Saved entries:

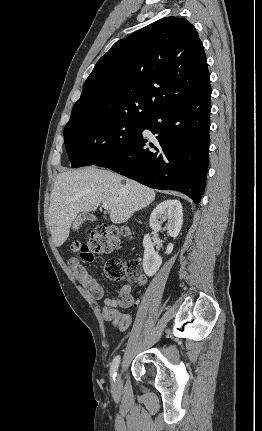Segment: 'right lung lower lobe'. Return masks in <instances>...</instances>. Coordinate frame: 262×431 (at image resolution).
<instances>
[{
    "mask_svg": "<svg viewBox=\"0 0 262 431\" xmlns=\"http://www.w3.org/2000/svg\"><path fill=\"white\" fill-rule=\"evenodd\" d=\"M210 103L209 84L194 97L148 116L127 144L94 165L151 188L180 191L198 204L209 162ZM145 129L153 139L143 134Z\"/></svg>",
    "mask_w": 262,
    "mask_h": 431,
    "instance_id": "98d812e1",
    "label": "right lung lower lobe"
}]
</instances>
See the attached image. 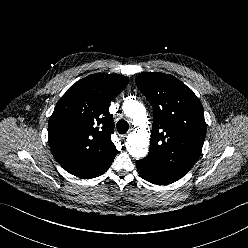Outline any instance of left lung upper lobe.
Returning <instances> with one entry per match:
<instances>
[{
    "label": "left lung upper lobe",
    "instance_id": "5c2ea615",
    "mask_svg": "<svg viewBox=\"0 0 248 248\" xmlns=\"http://www.w3.org/2000/svg\"><path fill=\"white\" fill-rule=\"evenodd\" d=\"M136 84L154 113L145 158L182 178L198 160L206 136L202 104L190 88L171 75L143 73L136 77Z\"/></svg>",
    "mask_w": 248,
    "mask_h": 248
}]
</instances>
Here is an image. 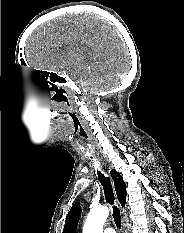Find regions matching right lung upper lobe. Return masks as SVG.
Here are the masks:
<instances>
[{
  "mask_svg": "<svg viewBox=\"0 0 184 233\" xmlns=\"http://www.w3.org/2000/svg\"><path fill=\"white\" fill-rule=\"evenodd\" d=\"M110 174H111V177L114 181L115 190H116L118 200L120 201L122 206H125V201H126L125 182L123 181L122 176L116 170L112 169ZM81 211L82 210H81L80 203H76L72 206V208L70 209V211L66 217L63 233H75V230H76L77 225H78V221H79L80 216H81Z\"/></svg>",
  "mask_w": 184,
  "mask_h": 233,
  "instance_id": "1",
  "label": "right lung upper lobe"
}]
</instances>
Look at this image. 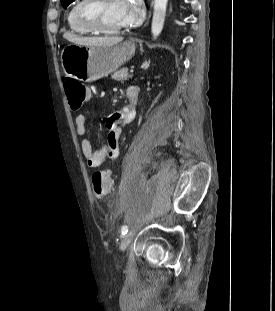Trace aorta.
<instances>
[{"mask_svg":"<svg viewBox=\"0 0 275 311\" xmlns=\"http://www.w3.org/2000/svg\"><path fill=\"white\" fill-rule=\"evenodd\" d=\"M166 7L167 0H154V12L151 26V32L154 38H157L162 32L166 15Z\"/></svg>","mask_w":275,"mask_h":311,"instance_id":"1","label":"aorta"}]
</instances>
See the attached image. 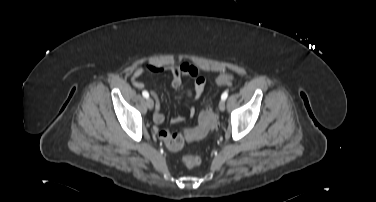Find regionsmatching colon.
Segmentation results:
<instances>
[{
	"mask_svg": "<svg viewBox=\"0 0 376 202\" xmlns=\"http://www.w3.org/2000/svg\"><path fill=\"white\" fill-rule=\"evenodd\" d=\"M234 79L235 78L232 74L225 73L218 76L216 82L219 85H230ZM214 124V112L210 107H207L200 112L197 125L187 133V136L181 132L164 129L160 132V138L163 140L169 150L179 151L184 147L187 137L191 139L204 137L211 130ZM182 162L185 167L192 169L201 164V158L195 153H189L183 156Z\"/></svg>",
	"mask_w": 376,
	"mask_h": 202,
	"instance_id": "5ec220e1",
	"label": "colon"
}]
</instances>
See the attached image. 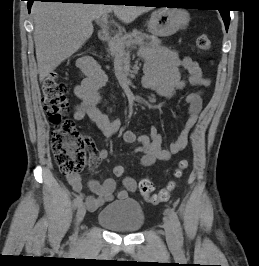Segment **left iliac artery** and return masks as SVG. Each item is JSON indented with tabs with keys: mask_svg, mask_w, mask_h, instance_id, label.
<instances>
[{
	"mask_svg": "<svg viewBox=\"0 0 259 266\" xmlns=\"http://www.w3.org/2000/svg\"><path fill=\"white\" fill-rule=\"evenodd\" d=\"M167 211H168L169 218L172 221V223L175 227V230H176L177 242L179 245H182V243H183V231H182V227H181L180 221L178 219V216L173 209H168Z\"/></svg>",
	"mask_w": 259,
	"mask_h": 266,
	"instance_id": "obj_1",
	"label": "left iliac artery"
}]
</instances>
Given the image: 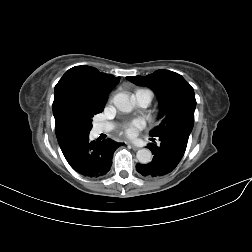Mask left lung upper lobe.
Segmentation results:
<instances>
[{
    "label": "left lung upper lobe",
    "instance_id": "1",
    "mask_svg": "<svg viewBox=\"0 0 252 252\" xmlns=\"http://www.w3.org/2000/svg\"><path fill=\"white\" fill-rule=\"evenodd\" d=\"M126 78L134 84L153 89L158 96V119H161V123L150 132L151 136L159 137L171 131L191 133L196 99L193 88L180 74L169 70H157L147 76Z\"/></svg>",
    "mask_w": 252,
    "mask_h": 252
}]
</instances>
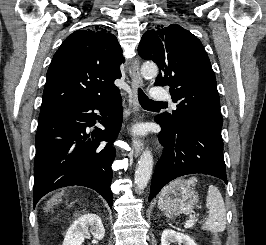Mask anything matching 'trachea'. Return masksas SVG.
<instances>
[{"label":"trachea","instance_id":"1","mask_svg":"<svg viewBox=\"0 0 266 245\" xmlns=\"http://www.w3.org/2000/svg\"><path fill=\"white\" fill-rule=\"evenodd\" d=\"M138 100L140 102L141 105H162L165 102H156L154 100H151L150 98L147 97V95H145V93L141 90L138 89Z\"/></svg>","mask_w":266,"mask_h":245}]
</instances>
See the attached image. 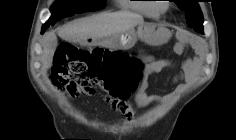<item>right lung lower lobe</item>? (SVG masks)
I'll use <instances>...</instances> for the list:
<instances>
[{
  "instance_id": "98d812e1",
  "label": "right lung lower lobe",
  "mask_w": 236,
  "mask_h": 140,
  "mask_svg": "<svg viewBox=\"0 0 236 140\" xmlns=\"http://www.w3.org/2000/svg\"><path fill=\"white\" fill-rule=\"evenodd\" d=\"M45 30H46V29H42V33H44Z\"/></svg>"
}]
</instances>
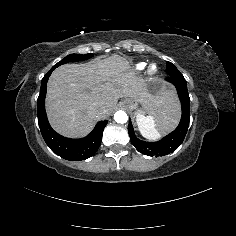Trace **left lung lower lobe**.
<instances>
[{"label": "left lung lower lobe", "mask_w": 236, "mask_h": 236, "mask_svg": "<svg viewBox=\"0 0 236 236\" xmlns=\"http://www.w3.org/2000/svg\"><path fill=\"white\" fill-rule=\"evenodd\" d=\"M168 64H170V62H167V67H169ZM166 81L172 83L176 87L181 101L182 117L178 127L157 142H146L138 139L134 133V129L130 121L128 125V132L131 142L135 148L144 155L158 157L174 152L183 142L189 127L190 98L187 90V83L182 74L169 75L166 78Z\"/></svg>", "instance_id": "1"}]
</instances>
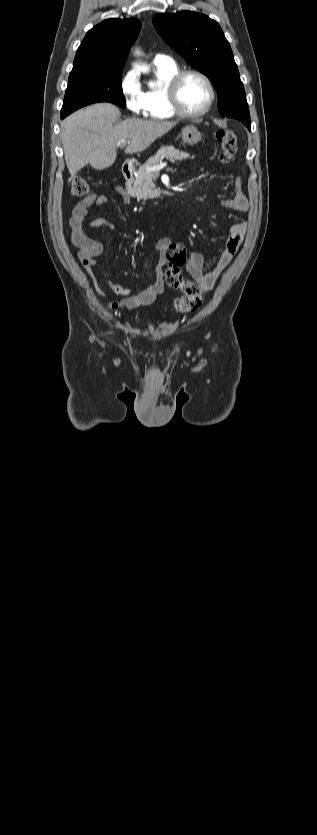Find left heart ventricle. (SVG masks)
Masks as SVG:
<instances>
[{
	"label": "left heart ventricle",
	"mask_w": 317,
	"mask_h": 835,
	"mask_svg": "<svg viewBox=\"0 0 317 835\" xmlns=\"http://www.w3.org/2000/svg\"><path fill=\"white\" fill-rule=\"evenodd\" d=\"M182 107L190 113L201 111L209 100V90L205 82L196 75L187 76L180 88Z\"/></svg>",
	"instance_id": "left-heart-ventricle-1"
}]
</instances>
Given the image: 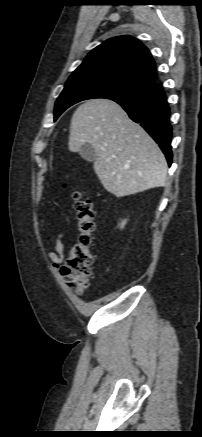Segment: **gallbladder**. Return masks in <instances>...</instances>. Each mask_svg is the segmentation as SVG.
<instances>
[{"label": "gallbladder", "mask_w": 202, "mask_h": 437, "mask_svg": "<svg viewBox=\"0 0 202 437\" xmlns=\"http://www.w3.org/2000/svg\"><path fill=\"white\" fill-rule=\"evenodd\" d=\"M80 156L89 162H94L96 159V152L93 148V146L89 143H84L81 146V149L79 151Z\"/></svg>", "instance_id": "gallbladder-1"}]
</instances>
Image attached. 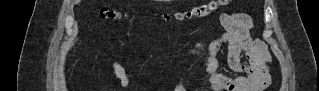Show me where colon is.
<instances>
[{"label":"colon","instance_id":"obj_1","mask_svg":"<svg viewBox=\"0 0 319 91\" xmlns=\"http://www.w3.org/2000/svg\"><path fill=\"white\" fill-rule=\"evenodd\" d=\"M219 3L220 1H212L208 4L197 5L186 11L175 13L174 16L178 19L204 17L214 11ZM100 15L105 19H116L121 17L120 12L109 8H103L100 11Z\"/></svg>","mask_w":319,"mask_h":91}]
</instances>
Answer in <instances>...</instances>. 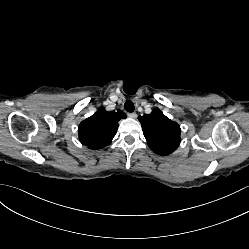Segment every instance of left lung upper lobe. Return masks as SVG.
Instances as JSON below:
<instances>
[{"label": "left lung upper lobe", "mask_w": 249, "mask_h": 249, "mask_svg": "<svg viewBox=\"0 0 249 249\" xmlns=\"http://www.w3.org/2000/svg\"><path fill=\"white\" fill-rule=\"evenodd\" d=\"M144 137L152 151L159 155L174 152L180 144V126L166 117L159 109L139 116Z\"/></svg>", "instance_id": "5c2ea615"}]
</instances>
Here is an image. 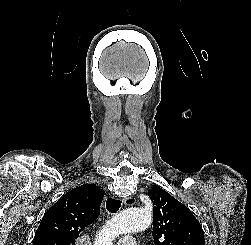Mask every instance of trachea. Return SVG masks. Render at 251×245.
Returning <instances> with one entry per match:
<instances>
[{"instance_id":"1","label":"trachea","mask_w":251,"mask_h":245,"mask_svg":"<svg viewBox=\"0 0 251 245\" xmlns=\"http://www.w3.org/2000/svg\"><path fill=\"white\" fill-rule=\"evenodd\" d=\"M121 201L113 198H108L106 201V208L110 213H115L119 210Z\"/></svg>"}]
</instances>
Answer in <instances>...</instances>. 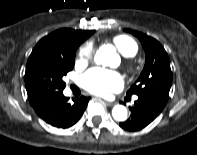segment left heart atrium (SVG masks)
Wrapping results in <instances>:
<instances>
[{
  "label": "left heart atrium",
  "instance_id": "left-heart-atrium-1",
  "mask_svg": "<svg viewBox=\"0 0 197 155\" xmlns=\"http://www.w3.org/2000/svg\"><path fill=\"white\" fill-rule=\"evenodd\" d=\"M82 86L92 94L106 96L123 87L121 75L115 71L93 68L82 76Z\"/></svg>",
  "mask_w": 197,
  "mask_h": 155
}]
</instances>
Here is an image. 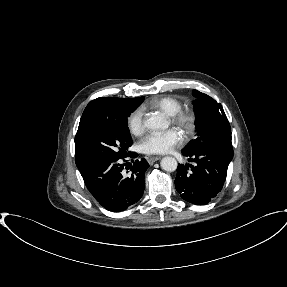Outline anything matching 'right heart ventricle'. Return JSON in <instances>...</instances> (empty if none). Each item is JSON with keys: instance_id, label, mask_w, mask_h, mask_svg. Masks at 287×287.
Wrapping results in <instances>:
<instances>
[{"instance_id": "right-heart-ventricle-1", "label": "right heart ventricle", "mask_w": 287, "mask_h": 287, "mask_svg": "<svg viewBox=\"0 0 287 287\" xmlns=\"http://www.w3.org/2000/svg\"><path fill=\"white\" fill-rule=\"evenodd\" d=\"M147 105L151 108L162 111L168 116H172L182 109L181 101L172 96L154 98Z\"/></svg>"}]
</instances>
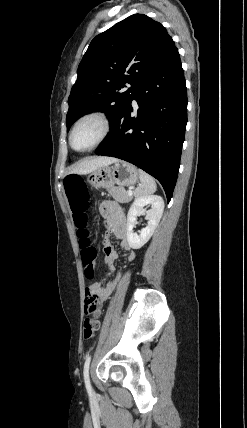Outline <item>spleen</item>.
Segmentation results:
<instances>
[{
  "label": "spleen",
  "instance_id": "3e777b00",
  "mask_svg": "<svg viewBox=\"0 0 247 428\" xmlns=\"http://www.w3.org/2000/svg\"><path fill=\"white\" fill-rule=\"evenodd\" d=\"M139 175H140L141 183L135 189L134 196L141 197V196H147L154 193L157 189L154 179L141 169H139Z\"/></svg>",
  "mask_w": 247,
  "mask_h": 428
}]
</instances>
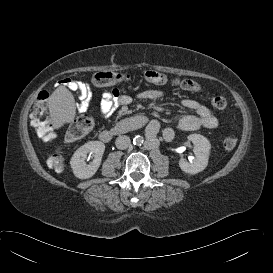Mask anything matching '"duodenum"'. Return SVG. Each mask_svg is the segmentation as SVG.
<instances>
[{
  "mask_svg": "<svg viewBox=\"0 0 273 273\" xmlns=\"http://www.w3.org/2000/svg\"><path fill=\"white\" fill-rule=\"evenodd\" d=\"M147 118L141 115L124 118L118 121L113 127L99 132V139L104 143L111 142L115 137L129 133L144 126Z\"/></svg>",
  "mask_w": 273,
  "mask_h": 273,
  "instance_id": "410a0bca",
  "label": "duodenum"
}]
</instances>
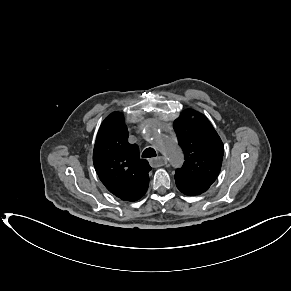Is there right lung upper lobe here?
Instances as JSON below:
<instances>
[{
	"label": "right lung upper lobe",
	"instance_id": "obj_1",
	"mask_svg": "<svg viewBox=\"0 0 291 291\" xmlns=\"http://www.w3.org/2000/svg\"><path fill=\"white\" fill-rule=\"evenodd\" d=\"M128 130L120 112L111 113L101 124L93 151V163L99 179L115 196L136 201L147 191V160L140 159L136 144L128 143Z\"/></svg>",
	"mask_w": 291,
	"mask_h": 291
}]
</instances>
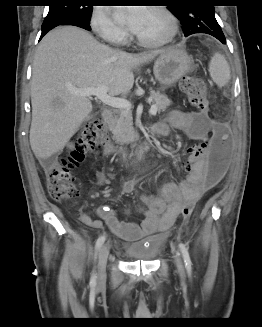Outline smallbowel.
Returning a JSON list of instances; mask_svg holds the SVG:
<instances>
[{
    "label": "small bowel",
    "mask_w": 262,
    "mask_h": 327,
    "mask_svg": "<svg viewBox=\"0 0 262 327\" xmlns=\"http://www.w3.org/2000/svg\"><path fill=\"white\" fill-rule=\"evenodd\" d=\"M214 124L207 113L202 112H174L169 118V125L184 132L191 140L207 141L213 135ZM155 132L159 135H166L169 126L165 123L154 125ZM188 159H177L176 165L180 170H185L187 178L180 182L164 183L159 194L153 195L149 192L141 196L140 203L136 207V213L142 216L141 223L120 221L113 209L108 206H101L97 209L99 219H93L89 214L82 213L81 220L86 225L100 230L104 224L117 237L124 240H135L145 235L167 230L173 224L175 218L181 214V207L187 200L196 201L206 191L208 185H204V174L206 165L204 162L196 164V160H204V153H188ZM193 166H195L193 168ZM98 184L105 182L102 173L96 174ZM134 184L126 182L123 191L132 192Z\"/></svg>",
    "instance_id": "small-bowel-1"
}]
</instances>
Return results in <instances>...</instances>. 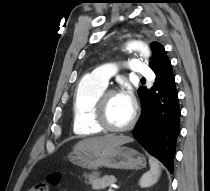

◆ **Exercise brief**
In the records above, find the line containing "SVG. Each mask_svg is the segmentation as SVG." and restate it and every line after it word for word, all pictures excluded.

◆ **Answer to this task**
Mask anything matching '"duodenum"'. Return SVG. Each mask_svg is the segmentation as SVG.
<instances>
[{
  "mask_svg": "<svg viewBox=\"0 0 273 273\" xmlns=\"http://www.w3.org/2000/svg\"><path fill=\"white\" fill-rule=\"evenodd\" d=\"M147 118L141 115L124 118L118 121L113 127L99 132V139L104 143L111 142L115 137L129 133L144 126Z\"/></svg>",
  "mask_w": 273,
  "mask_h": 273,
  "instance_id": "410a0bca",
  "label": "duodenum"
}]
</instances>
Is there right lung upper lobe here?
Instances as JSON below:
<instances>
[{
	"label": "right lung upper lobe",
	"instance_id": "obj_1",
	"mask_svg": "<svg viewBox=\"0 0 291 291\" xmlns=\"http://www.w3.org/2000/svg\"><path fill=\"white\" fill-rule=\"evenodd\" d=\"M128 130L120 112L111 113L101 124L93 151V163L99 179L115 196L136 201L147 191V160L140 159L136 144L128 143Z\"/></svg>",
	"mask_w": 291,
	"mask_h": 291
}]
</instances>
Outline smallbowel.
Returning a JSON list of instances; mask_svg holds the SVG:
<instances>
[{
    "label": "small bowel",
    "mask_w": 262,
    "mask_h": 327,
    "mask_svg": "<svg viewBox=\"0 0 262 327\" xmlns=\"http://www.w3.org/2000/svg\"><path fill=\"white\" fill-rule=\"evenodd\" d=\"M214 124L207 113L202 112H174L169 118V125L184 132L191 140L207 141L213 135ZM155 132L159 135H166L169 126L165 123L154 125ZM188 159H177L176 165L180 170H185L187 178L180 182L164 183L159 194L153 195L149 192L141 196L140 203L136 207V213L142 216L141 223L120 221L113 209L108 206H101L97 209L99 219H93L89 214L82 213L81 220L86 225L100 230L104 224L117 237L124 240H135L145 235L167 230L173 224L175 218L181 214V207L187 200L196 201L206 191L208 185H204V174L206 165L204 162L196 164V160H204V153H188ZM193 166H195L193 168ZM98 184L105 182L102 173L96 174ZM134 184L126 182L123 191L132 192Z\"/></svg>",
    "instance_id": "small-bowel-1"
}]
</instances>
Return results in <instances>...</instances>. 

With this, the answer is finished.